Par la suite, Opeth se lancent dans un enchaînement de cinq morceaux très planants, un choix qu’ils avaient déjà fait sur certains lives après leur virage rock prog amorcé par l’album Heritage. L’idée étant de piocher dans des albums ne comprenant que du chant clair, du morceau dépressif et lent, quasi acoustique, comme « In my Time of Need » aux influences jazzy plus énergiques d’un « Cusp of Eternity » extraits des albums récents. Ça fonctionne, mais à en croire les réactions de la fosse autour de moi, qui est pourtant hystérique et toute émoustillée par les performances des Suédois, on attendait tous quelques pistes plus violentes. C’est chose faite avec « Drapery Falls », extrait du splendide Blackwater Park, mais là encore, la sauce est retombée car le morceau à la structure ultra complexe est très progressif, et surtout très très long. On attend presque une bonne gifle qui n’arrivera pas. Le rappel, sur le titre éponyme de Deliverance, sonnera comme la dernière chance pour la fosse qui se déchaînera malgré tout, histoire de conclure cette soirée en beauté.

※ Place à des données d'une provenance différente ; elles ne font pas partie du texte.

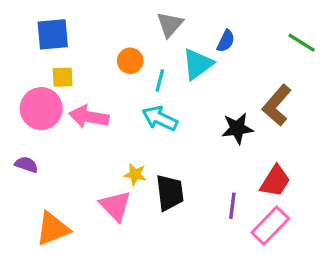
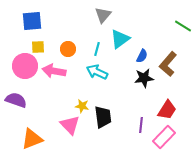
blue semicircle: (226, 41) -> (142, 56), moved
orange circle: (130, 61) -> (68, 49), moved
purple semicircle: (26, 165) -> (16, 100), size x1.5

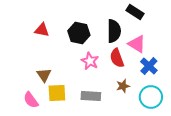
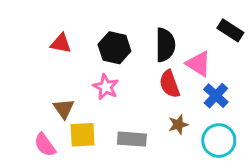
black rectangle: (135, 12) -> (230, 30), moved
pink star: (90, 61) -> (106, 87), moved

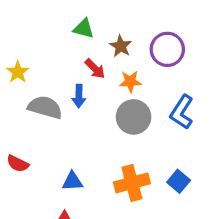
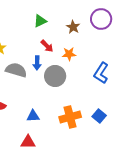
green triangle: (84, 28) -> (40, 21), turned -40
brown star: (121, 46) -> (73, 27), moved
purple circle: (167, 49) -> (101, 19), moved
gray circle: (134, 117) -> (55, 76), moved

Au final, on sent que les mecs se sont fait plaisir en jouant quelques titres moins connus et rares sur scène, mais ont du coup laissé la formidable transe du début s’essouffler quelque peu. Il ne faudrait pas risquer l’ennui à s’obstiner à jouer des titres qui se savourent plus facilement avec un bon vin chaud, son gros chat sur les genoux, enfoncé dans son canapé (vous visualisez bien là ?) que dans une grande salle noire de monde. L’ensemble pouvait sonner plat par moment, et ce malgré l’incroyable maîtrise des musiciens et de la voix caméléon de Mikael Akerfeldt. En revanche, pour les avoir vus de nombreuses fois sur scène et avoir été plus que déçue par l’attitude à la limite de la pédanterie du groupe à l’égard de ses fans (pas de rappel, médiators lancés distraitement par les techniciens, voire pas du tout, dédain visible vis-à-vis des organisateurs etc…) c’est ravie et soulagée que je quitte le Trianon, car Opeth a effectué une reconnexion visible avec son public. Et ce n’est pas les ovations finales, aussi vivaces pour chacun des virtuoses présents sur scène, qui me contrediront.